Page MenuHomePhabricator

Cache not deleted on Special:DownloadAsPdf (current version of page not generated after generating old version of page)
Closed, DeclinedPublicBUG REPORT

Description

Alternate long title: Cannot generate the current version of a page as PDF after generating the older version of the page using Download As PDF.

Steps to replicate the issue (include links if applicable):

image.png (154×620 px, 50 KB)

What happens?:

The old version of the Pdf is cached in https://commons.wikimedia.org/api/rest_v1/page/pdf/Commons%3ASimple_media_reuse_guide%2Fid, and I don't know how long it would last. It could be hours, it could be years.
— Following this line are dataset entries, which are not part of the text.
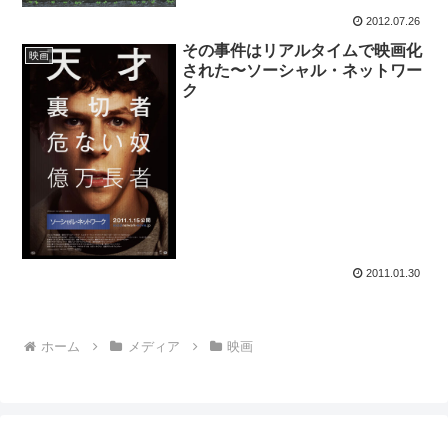
2012.07.26
その事件はリアルタイムで映画化
映画
された〜ソーシャル・ネットワー
ク
2011.01.30
ホーム
メディア
映画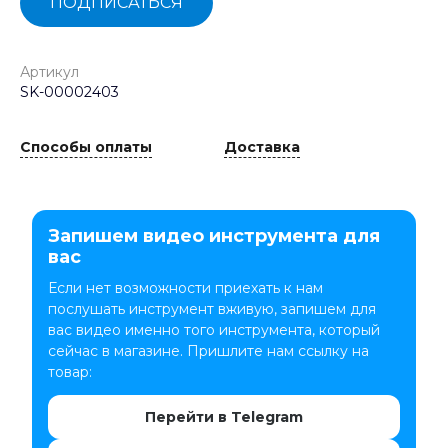
ПОДПИСАТЬСЯ
Артикул
SK-00002403
Способы оплаты
Доставка
Запишем видео инструмента для
вас
Если нет возможности приехать к нам
послушать инструмент вживую, запишем для
вас видео именно того инструмента, который
сейчас в магазине. Пришлите нам ссылку на
товар:
Перейти в Telegram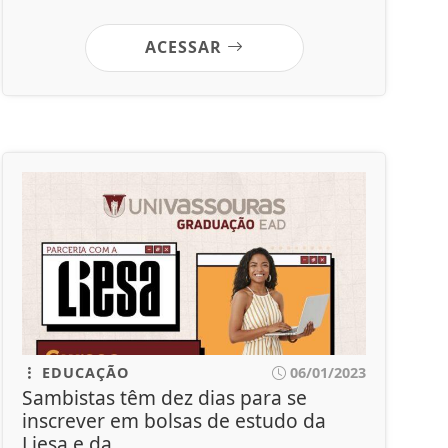
ACESSAR
EDUCAÇÃO
06/01/2023
Sambistas têm dez dias para se
inscrever em bolsas de estudo da
Liesa e da...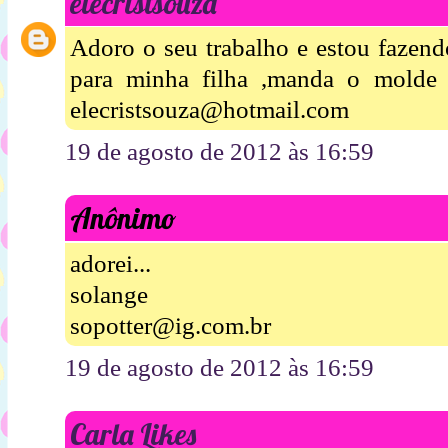
elecristsouza
Adoro o seu trabalho e estou fazend
para minha filha ,manda o molde
elecristsouza@hotmail.com
19 de agosto de 2012 às 16:59
Anônimo
adorei...
solange
sopotter@ig.com.br
19 de agosto de 2012 às 16:59
Carla Likes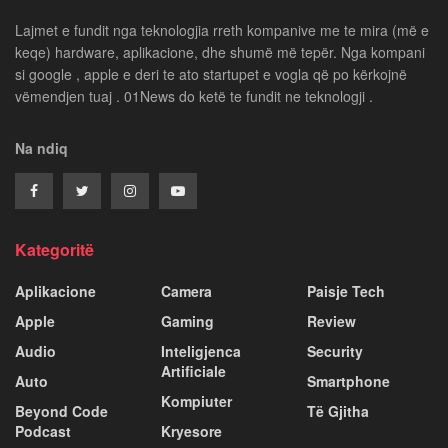
Lajmet e fundit nga teknologjia rreth kompanive me te mira (më e
keqe) hardware, aplikacione, dhe shumë më tepër. Nga kompani
si google , apple e deri te ato startupet e vogla që po kërkojnë
vëmendjen tuaj . 01News do ketë te fundit ne teknologji .
Na ndiq
Kategoritë
Aplikacione
Camera
Paisje Tech
Apple
Gaming
Review
Audio
Inteligjenca
Security
Artificiale
Auto
Smartphone
Kompiuter
Beyond Code
Të Gjitha
Podcast
Kryesore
There's no indication nor acknowledgement that the Pdf result may be from oldrevision, and users could be downloading the wrong version (different from what they saw on the page).

Worst case scenario, a vandal could insert vandalism, and generate the Pdf (first time; nobody else ever generate Pdf for that article), which contain his vandalism and could stay forever in Pdf form.

Users don't have control on how long the old version would be cached, and cannot purge the cached PDF to generate the newest version of the Pdf

What should have happened instead?:

There's a button to clear cache of the PDF

Software version (skip for WMF-hosted wikis like Wikipedia):

Other information (browser name/version, screenshots, etc.):

Probably related to T46186, a ten year old bug.

Event Timeline

Bennylin updated the task description. (Show Details)
Aklapper renamed this task from Cannot delete cache on Special:DownloadAsPdf to Cache not deleted on Special:DownloadAsPdf (current version of page not generated after generating old version of page).Feb 28 2023, 8:35 PM
Aklapper added a project: Proton.

I tried downloading again today, and has been able to download the latest version. So I believe the cache is there for a couple hours to one or two days.

I have no problem with this ticket closed. But I think there's still a case for making a "delete/purge cache" button for the special page, just like how "&action=purge" forces a page to be re-cached.

The output of the PDF renderer is cached only for 10 minutes to prevent mass rendering of the same article/regenerating the same content. PDFs are generated by a standalone service called Proton, and the implementation from the beginning didn't listen to purge events.

@Bennylin do you think that we still require a way to purge the cache, even if TTL of it is so low? This is doable but I'm not sure if this is worth the extra complexity on the infrastructure layer.

After what you've explained, I don't think it is needed. Thanks!

Thank you for your cooperation in this matter. Ticket closed.